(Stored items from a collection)
____________________

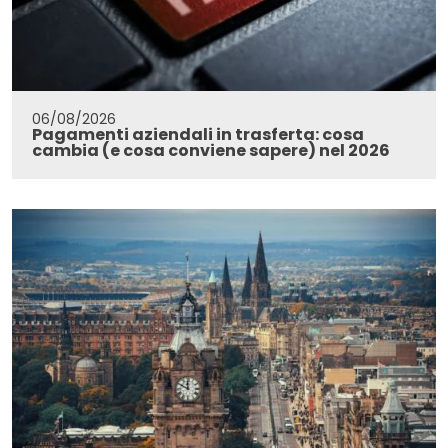
06/08/2026
Pagamenti aziendali in trasferta: cosa
cambia (e cosa conviene sapere) nel 2026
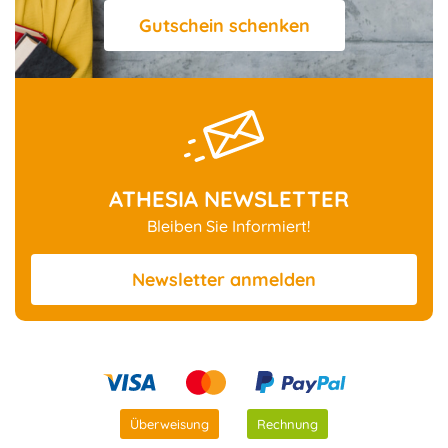
Gutschein schenken
ATHESIA NEWSLETTER
Bleiben Sie Informiert!
Newsletter
anmelden
Überweisung
Rechnung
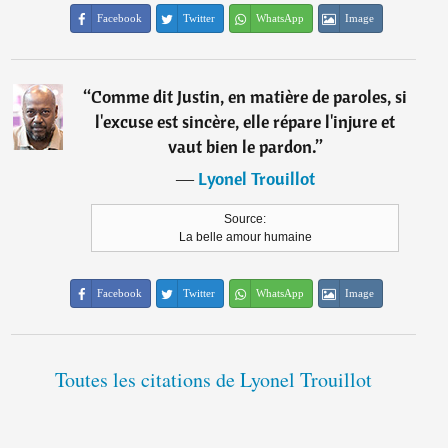
Facebook
Twitter
WhatsApp
Image
“
Comme dit Justin, en matière de paroles, si
l'excuse est sincère, elle répare l'injure et
vaut bien le pardon.
”
―
Lyonel Trouillot
Source:
La belle amour humaine
Facebook
Twitter
WhatsApp
Image
Toutes les citations de Lyonel Trouillot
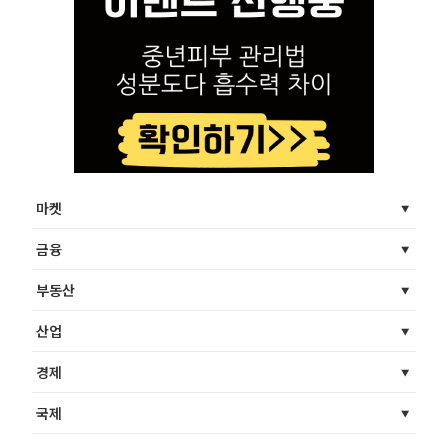
마켓
금융
부동산
산업
경제
국제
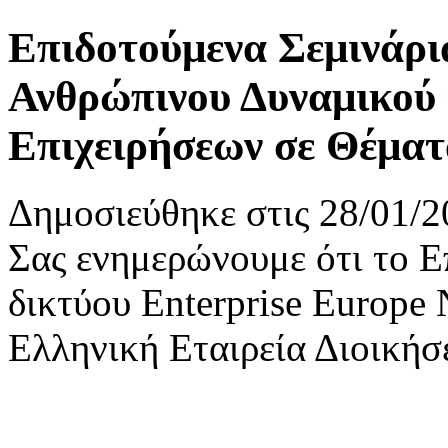
Επιδοτούμενα Σεμινάρι
Ανθρώπινου Δυναμικού
Επιχειρήσεων σε Θέμα
Δημοσιεύθηκε στις 28/01/2
Σας ενημερώνουμε ότι το Ε
δικτύου Enterprise Europe
Ελληνική Εταιρεία Διοική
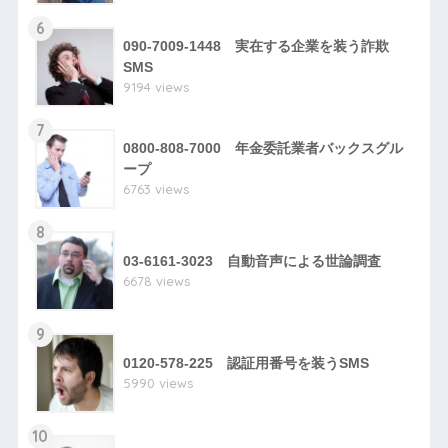
6
090-7009-1448 実在する企業を装う詐欺
SMS
9194 views
7
0800-808-7000 年金委託業者バックスグル
ープ
6763 views
8
03-6161-3023 自動音声による世論調査
6678 views
9
0120-578-225 認証用番号を装うSMS
5990 views
10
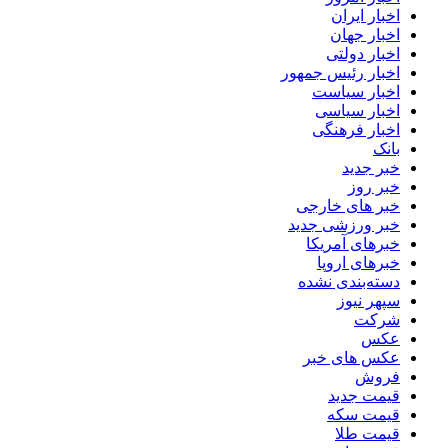
اخبار ایران
اخبار جهان
اخبار دولتی
اخبار رئیس جمهور
اخبار سیاست
اخبار سیاسی
اخبار فرهنگی
بانک
خبر جدید
خبر روز
خبر های خارجی
خبر ورزشی جدید
خبرهای آمریکا
خبرهای اروپا
دسته‌بندی نشده
سپهر نیوز
شرکت
عکس
عکس های خبر
فروش
قیمت جدید
قیمت سکه
قیمت طلا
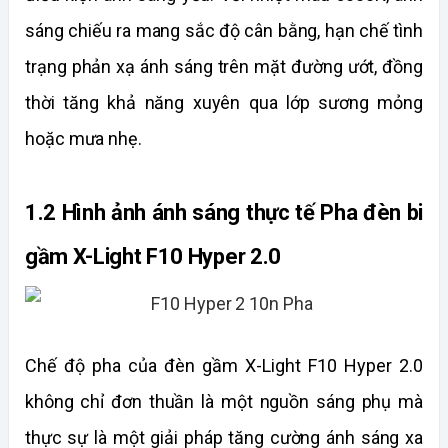
sáng chiếu ra mang sắc độ cân bằng, hạn chế tình 
trạng phản xạ ánh sáng trên mặt đường ướt, đồng 
thời tăng khả năng xuyên qua lớp sương mỏng 
hoặc mưa nhẹ.
1.2 Hình ảnh ánh sáng thực tế Pha đèn bi 
gầm X-Light F10 Hyper 2.0
Chế độ pha của đèn gầm X-Light F10 Hyper 2.0 
không chỉ đơn thuần là một nguồn sáng phụ mà 
thực sự là một giải pháp tăng cường ánh sáng xa 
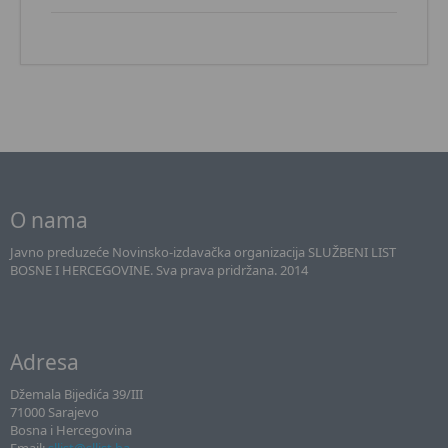
O nama
Javno preduzeće Novinsko-izdavačka organizacija SLUŽBENI LIST
BOSNE I HERCEGOVINE. Sva prava pridržana. 2014
Adresa
Džemala Bijedića 39/III
71000 Sarajevo
Bosna i Hercegovina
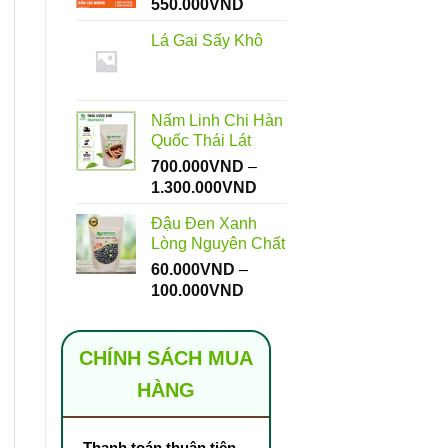
Khoảng
550.000
VND
giá:
Lá Gai Sấy Khô
từ
112.000VND
đến
550.000VND
Nấm Linh Chi Hàn
Quốc Thái Lát
700.000
VND
–
Khoảng
1.300.000
VND
giá:
Đậu Đen Xanh
từ
Lòng Nguyên Chất
700.000VND
60.000
VND
–
đến
Khoảng
100.000
VND
1.300.000VND
giá:
từ
60.000VND
CHÍNH SÁCH MUA
đến
HÀNG
100.000VND
Thanh toán thuận tiện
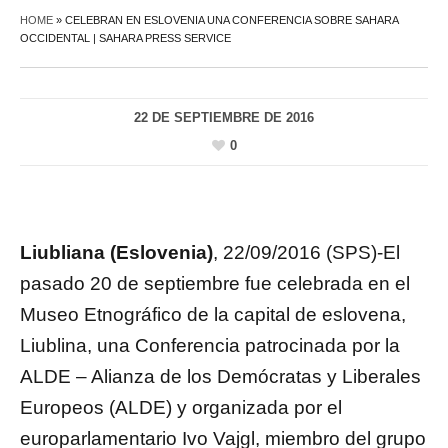
HOME
»
CELEBRAN EN ESLOVENIA UNA CONFERENCIA SOBRE SAHARA
OCCIDENTAL | SAHARA PRESS SERVICE
22 DE SEPTIEMBRE DE 2016
0
Liubliana (Eslovenia)
, 22/09/2016 (SPS)-El
pasado 20 de septiembre fue celebrada en el
Museo Etnográfico de la capital de eslovena,
Liublina, una Conferencia patrocinada por la
ALDE – Alianza de los Demócratas y Liberales
Europeos (ALDE) y organizada por el
europarlamentario Ivo Vajgl, miembro del grupo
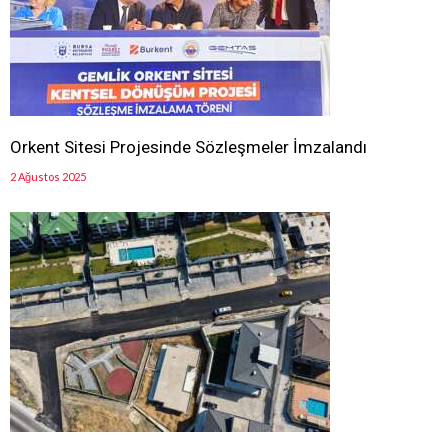
Orkent Sitesi Projesinde Sözleşmeler İmzalandı
2 Ağustos 2025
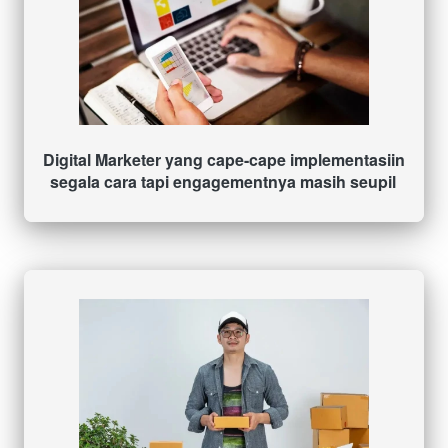
Digital Marketer yang cape-cape implementasiin 
segala cara tapi engagementnya masih seupil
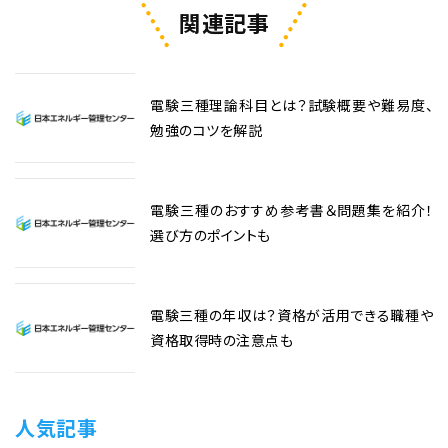
関連記事
電験三種理論科目とは？試験概要や難易度、
勉強のコツを解説
電験三種のおすすめ参考書＆問題集を紹介！
選び方のポイントも
電験三種の年収は？資格が活用できる職種や
資格取得時の注意点も
人気記事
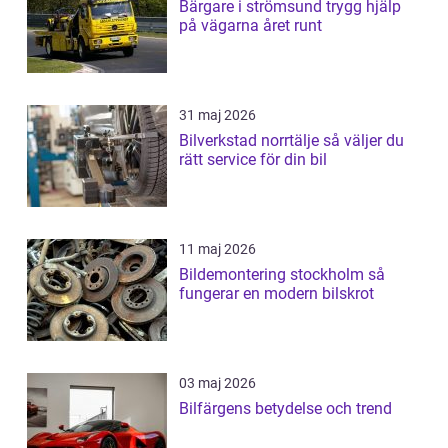
Bärgare i strömsund trygg hjälp
på vägarna året runt
31 maj 2026
Bilverkstad norrtälje så väljer du
rätt service för din bil
11 maj 2026
Bildemontering stockholm så
fungerar en modern bilskrot
03 maj 2026
Bilfärgens betydelse och trend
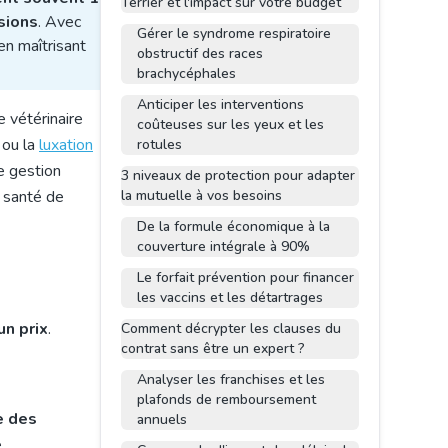
Terrier et l'impact sur votre budget
sions
. Avec
Gérer le syndrome respiratoire
n maîtrisant
obstructif des races
brachycéphales
Anticiper les interventions
e vétérinaire
coûteuses sur les yeux et les
ou la
luxation
rotules
e gestion
3 niveaux de protection pour adapter
a santé de
la mutuelle à vos besoins
De la formule économique à la
couverture intégrale à 90%
Le forfait prévention pour financer
les vaccins et les détartrages
un prix
.
Comment décrypter les clauses du
contrat sans être un expert ?
Analyser les franchises et les
plafonds de remboursement
e des
annuels
.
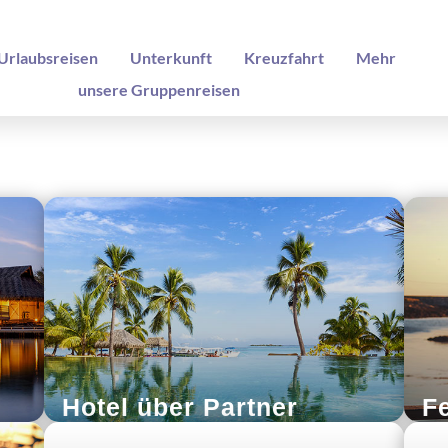
Urlaubsreisen
Unterkunft
Kreuzfahrt
Mehr
unsere Gruppenreisen
Hotel über Partner
F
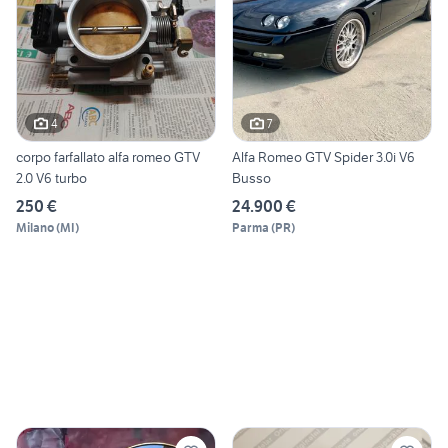
4
7
corpo farfallato alfa romeo GTV
Alfa Romeo GTV Spider 3.0i V6
2.0 V6 turbo
Busso
250 €
24.900 €
Milano
(
MI
)
Parma
(
PR
)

____________________

TASK DETAILS: Please set down exactly the lines from the first line of the data above through the line with "Σας ενημερώνουμε ότι το Ε", both included, leaving out the pictures.

FINISHED EXERCISE:
06/08/2026
Pagamenti aziendali in trasferta: cosa
cambia (e cosa conviene sapere) nel 2026
Gutschein schenken
ATHESIA NEWSLETTER
Bleiben Sie Informiert!
Newsletter
anmelden
Überweisung
Rechnung
Facebook
Twitter
WhatsApp
Image
“
Comme dit Justin, en matière de paroles, si
l'excuse est sincère, elle répare l'injure et
vaut bien le pardon.
”
―
Lyonel Trouillot
Source:
La belle amour humaine
Facebook
Twitter
WhatsApp
Image
Toutes les citations de Lyonel Trouillot
마켓
금융
부동산
산업
경제
국제
Επιδοτούμενα Σεμινάρι
Ανθρώπινου Δυναμικού
Επιχειρήσεων σε Θέμα
Δημοσιεύθηκε στις 28/01/2
Σας ενημερώνουμε ότι το Ε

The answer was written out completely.